(Saved entries)
# # # # # # #

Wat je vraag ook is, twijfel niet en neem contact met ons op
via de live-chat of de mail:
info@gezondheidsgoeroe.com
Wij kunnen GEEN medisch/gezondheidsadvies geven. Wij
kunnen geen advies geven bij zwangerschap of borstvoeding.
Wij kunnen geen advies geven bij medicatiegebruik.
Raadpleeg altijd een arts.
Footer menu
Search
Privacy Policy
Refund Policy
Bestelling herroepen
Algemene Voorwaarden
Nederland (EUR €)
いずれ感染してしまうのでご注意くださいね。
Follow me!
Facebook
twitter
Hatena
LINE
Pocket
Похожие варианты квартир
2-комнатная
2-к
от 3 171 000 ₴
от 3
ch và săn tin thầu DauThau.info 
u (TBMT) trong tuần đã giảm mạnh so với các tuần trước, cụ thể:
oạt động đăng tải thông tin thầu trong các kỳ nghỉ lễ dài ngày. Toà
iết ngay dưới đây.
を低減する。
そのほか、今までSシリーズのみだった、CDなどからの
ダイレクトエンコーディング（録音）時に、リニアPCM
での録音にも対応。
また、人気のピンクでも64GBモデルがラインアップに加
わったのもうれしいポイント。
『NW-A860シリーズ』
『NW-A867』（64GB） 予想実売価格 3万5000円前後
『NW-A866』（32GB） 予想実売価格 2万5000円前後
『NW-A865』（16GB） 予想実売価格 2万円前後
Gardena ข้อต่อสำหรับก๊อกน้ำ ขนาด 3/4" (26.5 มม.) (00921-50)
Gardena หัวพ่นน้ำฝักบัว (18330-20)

# # # # # # #

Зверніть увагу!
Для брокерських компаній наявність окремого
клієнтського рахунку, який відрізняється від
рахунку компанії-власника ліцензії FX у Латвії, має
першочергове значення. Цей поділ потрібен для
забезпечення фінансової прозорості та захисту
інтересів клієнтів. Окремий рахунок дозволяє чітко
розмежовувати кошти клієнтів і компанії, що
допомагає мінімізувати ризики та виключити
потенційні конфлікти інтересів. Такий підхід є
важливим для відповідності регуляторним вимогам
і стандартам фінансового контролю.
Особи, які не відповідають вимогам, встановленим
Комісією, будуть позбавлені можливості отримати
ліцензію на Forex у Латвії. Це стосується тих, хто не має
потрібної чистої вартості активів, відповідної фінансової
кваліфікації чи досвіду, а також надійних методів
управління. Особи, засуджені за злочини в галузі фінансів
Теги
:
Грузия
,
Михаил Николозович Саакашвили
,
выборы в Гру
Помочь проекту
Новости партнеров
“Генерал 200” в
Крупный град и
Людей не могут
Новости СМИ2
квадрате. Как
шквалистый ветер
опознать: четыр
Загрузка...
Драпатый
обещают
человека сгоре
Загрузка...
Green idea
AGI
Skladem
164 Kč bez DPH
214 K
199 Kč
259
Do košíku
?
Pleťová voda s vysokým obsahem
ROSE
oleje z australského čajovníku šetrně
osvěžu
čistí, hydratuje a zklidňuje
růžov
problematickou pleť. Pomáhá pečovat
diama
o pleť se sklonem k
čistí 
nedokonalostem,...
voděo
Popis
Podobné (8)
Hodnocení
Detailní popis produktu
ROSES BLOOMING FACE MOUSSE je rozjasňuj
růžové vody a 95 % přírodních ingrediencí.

# # # # # # #

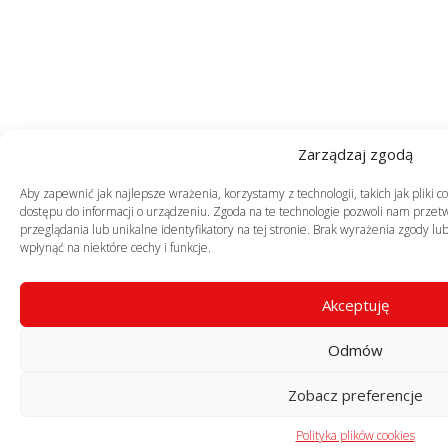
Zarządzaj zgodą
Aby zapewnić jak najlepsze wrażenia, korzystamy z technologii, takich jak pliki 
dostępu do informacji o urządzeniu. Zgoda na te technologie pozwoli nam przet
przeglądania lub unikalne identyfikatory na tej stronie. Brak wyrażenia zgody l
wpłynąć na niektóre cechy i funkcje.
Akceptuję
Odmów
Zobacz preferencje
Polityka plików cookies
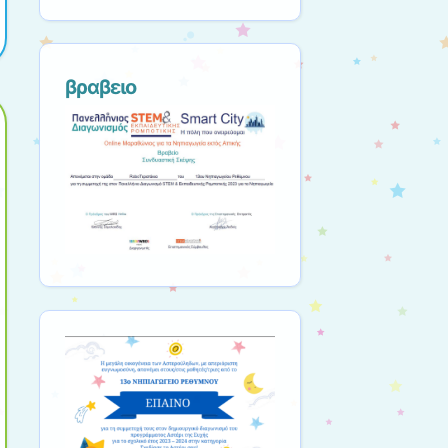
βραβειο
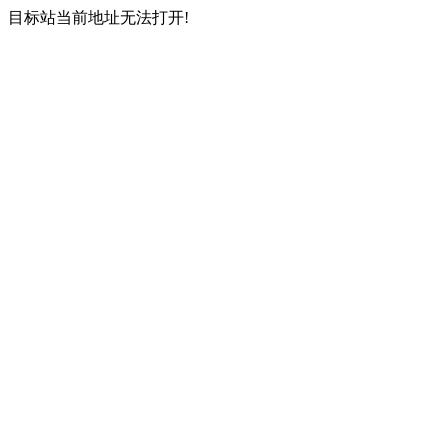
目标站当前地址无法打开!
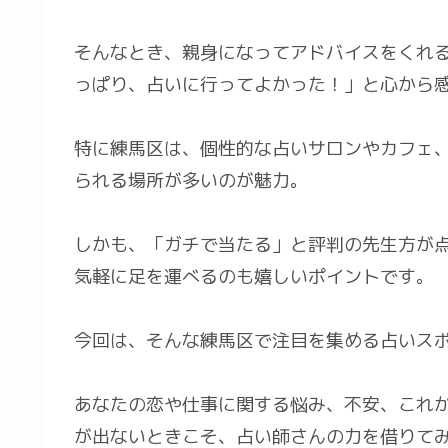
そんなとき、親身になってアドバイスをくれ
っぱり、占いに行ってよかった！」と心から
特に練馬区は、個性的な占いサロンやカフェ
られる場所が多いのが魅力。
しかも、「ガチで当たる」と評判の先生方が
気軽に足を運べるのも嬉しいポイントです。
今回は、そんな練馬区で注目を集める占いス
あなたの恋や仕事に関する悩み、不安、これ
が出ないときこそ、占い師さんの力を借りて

# # # # # # #

[WORK INSTRUCTIONS]
Look through the entries above and quote exactly the lines from the line with "Bestelling herroepen" to the line with "Gardena หัวพ่นน้ำฝักบัว (18330-20)", counting both of those lines.

[WRITTEN RESPONSE]
Bestelling herroepen
Algemene Voorwaarden
Nederland (EUR €)
いずれ感染してしまうのでご注意くださいね。
Follow me!
Facebook
twitter
Hatena
LINE
Pocket
Похожие варианты квартир
2-комнатная
2-к
от 3 171 000 ₴
от 3
ch và săn tin thầu DauThau.info 
u (TBMT) trong tuần đã giảm mạnh so với các tuần trước, cụ thể:
oạt động đăng tải thông tin thầu trong các kỳ nghỉ lễ dài ngày. Toà
iết ngay dưới đây.
を低減する。
そのほか、今までSシリーズのみだった、CDなどからの
ダイレクトエンコーディング（録音）時に、リニアPCM
での録音にも対応。
また、人気のピンクでも64GBモデルがラインアップに加
わったのもうれしいポイント。
『NW-A860シリーズ』
『NW-A867』（64GB） 予想実売価格 3万5000円前後
『NW-A866』（32GB） 予想実売価格 2万5000円前後
『NW-A865』（16GB） 予想実売価格 2万円前後
Gardena ข้อต่อสำหรับก๊อกน้ำ ขนาด 3/4" (26.5 มม.) (00921-50)
Gardena หัวพ่นน้ำฝักบัว (18330-20)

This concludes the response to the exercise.